Para chegar à praia em si, ainda é preciso descer mais uns degraus e uns dez metros. Nas cadeiras de plástico brancas, famílias muçulmanas, com mulheres de lenço e todas tapadas, convivem com raparigas de biquíni. Mas é na água que está a surpresa para quem nunca entrou no Mar Morto. Com vista para a Jordânia, na outra margem, entramos numa água morna, quase quente, e a sensação é de sermos uma rolha. Flutuamos! Com uma concentração de sal quase dez vezes superior à media dos oceanos, este lago (na verdade é isso que é) enfrenta o perigo de desaparecer, com o nível de água a baixa um metro e meio todos os anos. Um problema que preocupa as autoridades locais, que procuram soluções. Mas entretanto não falta quem se queira deliciar com os efeitos dos seus minerais e cobrir-se da sua lama, aproveitando os benefícios para a pele.

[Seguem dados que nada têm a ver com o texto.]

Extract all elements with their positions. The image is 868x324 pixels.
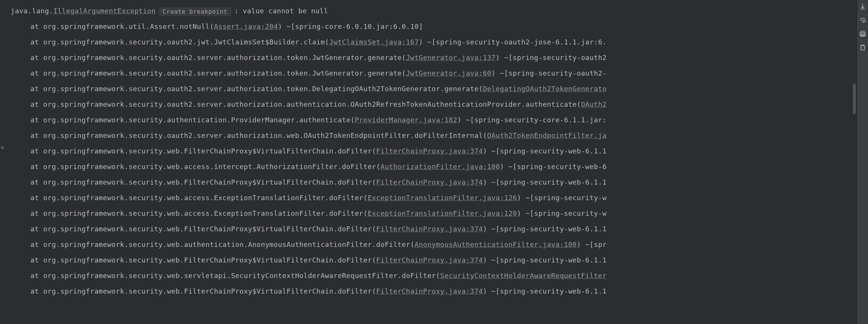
stack-frame[interactable]: at org.springframework.security.oauth2.s… bbox=[8, 96, 857, 112]
stack-frame-method: at org.springframework.security.oauth2.s… bbox=[30, 85, 483, 93]
source-file-link[interactable]: ExceptionTranslationFilter.java:126 bbox=[368, 194, 517, 202]
stack-frame-jar: ) ~[spring-security-web-6.1.1 bbox=[483, 256, 607, 264]
stack-frame-jar: ) ~[spring-security-w bbox=[517, 209, 607, 217]
stack-frame-method: at org.springframework.util.Assert.notNu… bbox=[30, 22, 214, 30]
exception-line[interactable]: java.lang.IllegalArgumentExceptionCreate… bbox=[8, 3, 857, 19]
vertical-scrollbar[interactable] bbox=[852, 0, 857, 324]
stack-frame-jar: ) ~[spring-security-web-6.1.1 bbox=[483, 225, 607, 233]
stack-frame-method: at org.springframework.security.web.Filt… bbox=[30, 178, 376, 186]
source-file-link[interactable]: FilterChainProxy.java:374 bbox=[376, 225, 483, 233]
create-breakpoint-inlay[interactable]: Create breakpoint bbox=[159, 7, 231, 16]
stack-frame[interactable]: at org.springframework.security.web.Filt… bbox=[8, 252, 857, 268]
stack-frame-jar: ) ~[spring-security-web-6.1.1 bbox=[483, 147, 607, 155]
stack-frame-jar: ) ~[spring-security-w bbox=[517, 194, 607, 202]
stack-frame[interactable]: at org.springframework.security.web.acce… bbox=[8, 159, 857, 174]
source-file-link[interactable]: SecurityContextHolderAwareRequestFilter bbox=[440, 272, 607, 280]
source-file-link[interactable]: JwtGenerator.java:137 bbox=[406, 54, 496, 62]
stack-frame[interactable]: at org.springframework.security.web.auth… bbox=[8, 237, 857, 252]
exception-message: : value cannot be null bbox=[234, 7, 328, 15]
stack-frame-jar: ) ~[spring-security-oauth2- bbox=[492, 69, 607, 77]
stack-frame[interactable]: at org.springframework.security.oauth2.s… bbox=[8, 65, 857, 81]
stack-frame-method: at org.springframework.security.web.auth… bbox=[30, 240, 414, 248]
stack-frame[interactable]: at org.springframework.security.web.acce… bbox=[8, 205, 857, 221]
soft-wrap-icon[interactable] bbox=[859, 17, 866, 24]
stack-frame-method: at org.springframework.security.oauth2.s… bbox=[30, 131, 487, 139]
stack-frame[interactable]: at org.springframework.security.web.Filt… bbox=[8, 283, 857, 299]
right-toolbar bbox=[857, 0, 868, 324]
stack-frame[interactable]: at org.springframework.security.oauth2.s… bbox=[8, 128, 857, 143]
stack-frame[interactable]: at org.springframework.util.Assert.notNu… bbox=[8, 19, 857, 34]
stack-frame-method: at org.springframework.security.web.acce… bbox=[30, 163, 380, 171]
source-file-link[interactable]: FilterChainProxy.java:374 bbox=[376, 256, 483, 264]
source-file-link[interactable]: DelegatingOAuth2TokenGenerato bbox=[483, 85, 607, 93]
stack-frame[interactable]: at org.springframework.security.oauth2.j… bbox=[8, 34, 857, 50]
console-output[interactable]: java.lang.IllegalArgumentExceptionCreate… bbox=[8, 0, 857, 324]
stack-frame-method: at org.springframework.security.web.Filt… bbox=[30, 225, 376, 233]
source-file-link[interactable]: JwtGenerator.java:60 bbox=[406, 69, 492, 77]
source-file-link[interactable]: OAuth2 bbox=[581, 100, 607, 108]
stack-frame[interactable]: at org.springframework.security.oauth2.s… bbox=[8, 50, 857, 65]
source-file-link[interactable]: OAuth2TokenEndpointFilter.ja bbox=[487, 131, 607, 139]
expand-fold-icon[interactable]: ⊞ bbox=[1, 144, 4, 150]
gutter: ⊞ bbox=[0, 0, 8, 324]
stack-frame-jar: ) ~[spring-security-web-6 bbox=[500, 163, 607, 171]
stack-frame-method: at org.springframework.security.authenti… bbox=[30, 116, 355, 124]
stack-frame-method: at org.springframework.security.web.serv… bbox=[30, 272, 440, 280]
stack-frame-method: at org.springframework.security.oauth2.s… bbox=[30, 54, 406, 62]
exception-class-link[interactable]: IllegalArgumentException bbox=[53, 7, 156, 15]
stack-frame-method: at org.springframework.security.web.Filt… bbox=[30, 287, 376, 295]
vertical-scrollbar-thumb[interactable] bbox=[853, 84, 856, 114]
exception-package: java.lang. bbox=[11, 7, 53, 15]
stack-frame-method: at org.springframework.security.oauth2.s… bbox=[30, 69, 406, 77]
print-icon[interactable] bbox=[859, 30, 866, 37]
stack-frame-method: at org.springframework.security.web.Filt… bbox=[30, 147, 376, 155]
stack-frame-jar: ) ~[spring-core-6.0.10.jar:6.0.10] bbox=[278, 22, 423, 30]
stack-frame[interactable]: at org.springframework.security.oauth2.s… bbox=[8, 81, 857, 96]
stack-frame[interactable]: at org.springframework.security.web.Filt… bbox=[8, 174, 857, 190]
source-file-link[interactable]: FilterChainProxy.java:374 bbox=[376, 178, 483, 186]
stack-frame-method: at org.springframework.security.oauth2.s… bbox=[30, 100, 581, 108]
stack-frame-jar: ) ~[spr bbox=[577, 240, 607, 248]
stack-frame-jar: ) ~[spring-security-web-6.1.1 bbox=[483, 287, 607, 295]
scroll-to-end-icon[interactable] bbox=[859, 3, 866, 10]
source-file-link[interactable]: ProviderManager.java:182 bbox=[355, 116, 457, 124]
stack-frame-jar: ) ~[spring-security-core-6.1.1.jar: bbox=[457, 116, 607, 124]
stack-frame[interactable]: at org.springframework.security.authenti… bbox=[8, 112, 857, 128]
source-file-link[interactable]: Assert.java:204 bbox=[214, 22, 278, 30]
source-file-link[interactable]: FilterChainProxy.java:374 bbox=[376, 147, 483, 155]
stack-frame-jar: ) ~[spring-security-web-6.1.1 bbox=[483, 178, 607, 186]
stack-frame[interactable]: at org.springframework.security.web.acce… bbox=[8, 190, 857, 205]
source-file-link[interactable]: ExceptionTranslationFilter.java:120 bbox=[368, 209, 517, 217]
stack-frame-method: at org.springframework.security.oauth2.j… bbox=[30, 38, 329, 46]
stack-frame[interactable]: at org.springframework.security.web.Filt… bbox=[8, 221, 857, 237]
stack-frame[interactable]: at org.springframework.security.web.Filt… bbox=[8, 143, 857, 159]
source-file-link[interactable]: JwtClaimsSet.java:167 bbox=[329, 38, 419, 46]
stack-frame-jar: ) ~[spring-security-oauth2-jose-6.1.1.ja… bbox=[419, 38, 607, 46]
stack-frame[interactable]: at org.springframework.security.web.serv… bbox=[8, 268, 857, 283]
clear-all-icon[interactable] bbox=[859, 44, 866, 51]
stack-frame-method: at org.springframework.security.web.Filt… bbox=[30, 256, 376, 264]
stack-frame-method: at org.springframework.security.web.acce… bbox=[30, 209, 368, 217]
source-file-link[interactable]: FilterChainProxy.java:374 bbox=[376, 287, 483, 295]
stack-frame-jar: ) ~[spring-security-oauth2 bbox=[496, 54, 607, 62]
stack-frame-method: at org.springframework.security.web.acce… bbox=[30, 194, 368, 202]
source-file-link[interactable]: AuthorizationFilter.java:100 bbox=[380, 163, 500, 171]
source-file-link[interactable]: AnonymousAuthenticationFilter.java:100 bbox=[414, 240, 577, 248]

Só um alerta: cuidado com os salpicos para os olhos. Ardem mesmo. E não se esqueça que não pode limpar com a mão: só vai fazer pior! À saída, passagem pelos chuveiros para retirar tanto sal e lama. E quem quiser, ainda pode comprar uma frasquinho para levar para casa.
Viajar para Jerusalém, faz-se através do aeroporto Ben Gurion, quase a meio caminho entre esta cidade e Telavive. A opção mais prática é na TAP, com voos diretos que o levam de Lisboa a Israel em pouco mais de cinco horas. Mas se quer evitar surpresas no regresso a casa, não se esqueça de chegar bem cedo ao aeroporto porque as filas, entre check-in e controlos de segurança, arriscam-se a ser demoradas.